- Companies with a CFO on the board of another company have 21% fewer financial report misstatements than other companies, according to research by Sarfraz Khan, an associate professor of accounting at the University of Louisiana at Lafayette.
- Only about 7% of CFOs sit on boards of other companies, which Khan believes reflects a concern over the time and energy required by board members, especially CFOs. They’re likely to sit on the audit committee, which is one of the most demanding and time-consuming committees a company has.
- But the demand on their time has a payoff. "Outside directorships connect CFOs to other executives and directors who can be sources of counsel and insight," says Khan, and "by serving on external audit committees, CFOs gain greater accounting-related expertise."
Khan studied data involving 3,741 firms over a 12-year period. In an average year, about 8% of CFOs served as directors of outside firms.
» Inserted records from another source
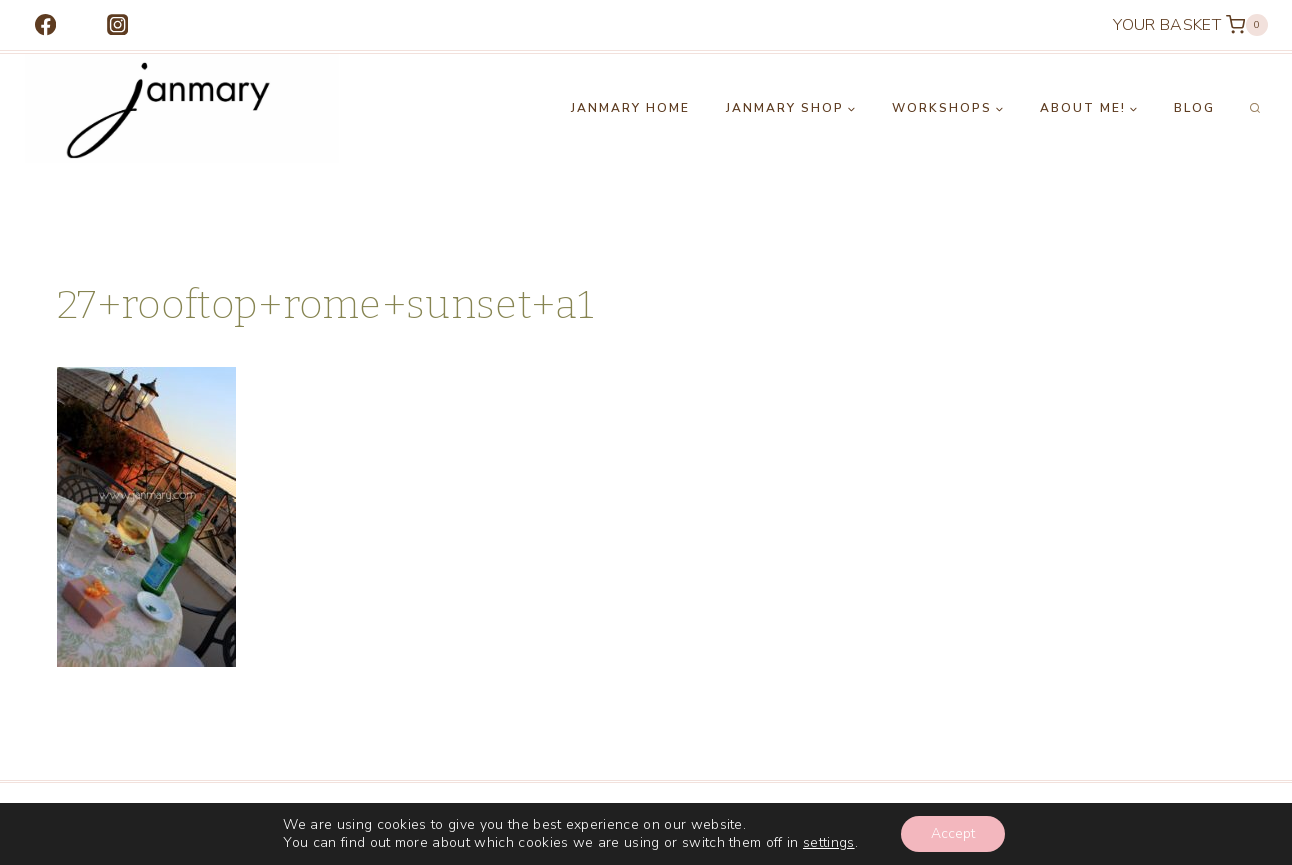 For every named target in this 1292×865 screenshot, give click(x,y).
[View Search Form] (1255, 109)
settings (829, 843)
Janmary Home (630, 108)
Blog (1194, 108)
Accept (953, 833)
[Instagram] (117, 25)
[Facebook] (45, 25)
On average, 14% of companies — but only 11% of the firms whose CFOs served as outside directors — issued restatements of prior misreportings.
Khan attributes the better results to the perspective CFOs gain when working on other companies’ financial issues.
"CFOs interact with other directors, thus enriching their own knowledge and experience beyond what they can learn at their home firm," he says. "[They] can gain problem-solving expertise … to better discharge their fiduciary responsibilities and resolve issues at the source firm."
In designing the study, Khan corrected for the possibility that CFOs with better managerial skills are the ones recruited for outside board positions.
The study appeared in the December issue of Accounting Horizons, published by the American Accounting Association.